* PROBLEM TO WORK ON *
Report back every line in the data that includes the string "sports".
+ + +
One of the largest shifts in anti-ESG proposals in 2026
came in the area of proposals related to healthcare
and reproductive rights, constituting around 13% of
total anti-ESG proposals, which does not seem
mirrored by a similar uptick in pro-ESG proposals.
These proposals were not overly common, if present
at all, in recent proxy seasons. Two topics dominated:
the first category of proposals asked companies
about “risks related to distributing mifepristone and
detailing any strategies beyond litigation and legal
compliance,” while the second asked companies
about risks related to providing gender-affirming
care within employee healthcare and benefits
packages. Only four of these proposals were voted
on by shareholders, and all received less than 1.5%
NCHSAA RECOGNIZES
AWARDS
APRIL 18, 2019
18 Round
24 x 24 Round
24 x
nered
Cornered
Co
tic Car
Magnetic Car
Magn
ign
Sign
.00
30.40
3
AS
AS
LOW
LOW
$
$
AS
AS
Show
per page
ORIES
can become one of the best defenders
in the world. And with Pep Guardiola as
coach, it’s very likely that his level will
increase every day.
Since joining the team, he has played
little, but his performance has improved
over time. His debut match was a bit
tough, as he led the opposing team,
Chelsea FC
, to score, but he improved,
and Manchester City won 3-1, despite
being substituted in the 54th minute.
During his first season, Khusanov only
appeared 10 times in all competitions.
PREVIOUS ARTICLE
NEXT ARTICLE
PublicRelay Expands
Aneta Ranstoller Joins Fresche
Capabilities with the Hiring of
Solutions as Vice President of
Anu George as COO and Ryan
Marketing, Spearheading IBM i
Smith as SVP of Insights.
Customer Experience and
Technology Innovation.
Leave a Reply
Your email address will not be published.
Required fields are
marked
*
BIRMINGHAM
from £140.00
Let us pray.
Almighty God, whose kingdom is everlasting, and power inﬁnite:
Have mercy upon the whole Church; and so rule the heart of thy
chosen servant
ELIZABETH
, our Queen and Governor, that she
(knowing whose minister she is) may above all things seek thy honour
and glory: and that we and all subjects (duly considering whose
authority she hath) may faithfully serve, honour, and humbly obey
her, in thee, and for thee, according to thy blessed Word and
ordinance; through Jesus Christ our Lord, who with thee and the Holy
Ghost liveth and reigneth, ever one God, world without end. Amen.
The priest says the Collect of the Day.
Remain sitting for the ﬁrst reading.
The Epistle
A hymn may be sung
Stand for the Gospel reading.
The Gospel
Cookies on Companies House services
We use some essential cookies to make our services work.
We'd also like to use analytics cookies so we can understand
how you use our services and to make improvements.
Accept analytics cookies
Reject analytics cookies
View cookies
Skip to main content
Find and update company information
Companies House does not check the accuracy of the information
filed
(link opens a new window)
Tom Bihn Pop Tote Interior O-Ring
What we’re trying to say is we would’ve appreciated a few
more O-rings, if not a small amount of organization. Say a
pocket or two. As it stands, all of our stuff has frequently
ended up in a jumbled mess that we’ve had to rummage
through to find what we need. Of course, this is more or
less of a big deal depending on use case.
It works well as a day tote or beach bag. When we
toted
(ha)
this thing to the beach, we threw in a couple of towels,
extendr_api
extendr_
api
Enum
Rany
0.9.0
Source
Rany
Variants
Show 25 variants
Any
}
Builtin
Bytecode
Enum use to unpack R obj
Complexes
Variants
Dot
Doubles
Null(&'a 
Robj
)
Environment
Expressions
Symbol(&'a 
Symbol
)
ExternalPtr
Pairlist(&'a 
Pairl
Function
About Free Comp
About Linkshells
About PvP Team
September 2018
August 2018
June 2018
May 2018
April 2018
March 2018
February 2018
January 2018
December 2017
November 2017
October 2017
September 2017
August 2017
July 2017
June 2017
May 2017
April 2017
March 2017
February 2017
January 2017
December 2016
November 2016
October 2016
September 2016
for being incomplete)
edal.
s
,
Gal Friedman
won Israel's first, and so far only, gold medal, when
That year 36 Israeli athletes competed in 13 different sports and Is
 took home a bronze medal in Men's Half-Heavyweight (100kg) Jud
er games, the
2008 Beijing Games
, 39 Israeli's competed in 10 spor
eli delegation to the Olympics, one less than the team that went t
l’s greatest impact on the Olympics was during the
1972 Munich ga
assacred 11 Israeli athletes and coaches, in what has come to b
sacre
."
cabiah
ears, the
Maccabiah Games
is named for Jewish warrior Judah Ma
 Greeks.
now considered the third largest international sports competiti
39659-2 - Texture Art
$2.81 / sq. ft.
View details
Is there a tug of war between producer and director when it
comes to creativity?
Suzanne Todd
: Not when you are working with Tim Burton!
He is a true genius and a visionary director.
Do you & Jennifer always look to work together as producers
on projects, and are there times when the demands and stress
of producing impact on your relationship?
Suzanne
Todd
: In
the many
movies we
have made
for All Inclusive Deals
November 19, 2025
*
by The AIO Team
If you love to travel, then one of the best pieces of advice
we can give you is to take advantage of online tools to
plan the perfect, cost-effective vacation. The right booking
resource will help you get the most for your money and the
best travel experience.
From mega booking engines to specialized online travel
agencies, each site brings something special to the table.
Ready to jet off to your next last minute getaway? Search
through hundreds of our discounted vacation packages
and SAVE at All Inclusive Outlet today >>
+ + +
* COMPLETED EXERCISE *
That year 36 Israeli athletes competed in 13 different sports and Is
now considered the third largest international sports competiti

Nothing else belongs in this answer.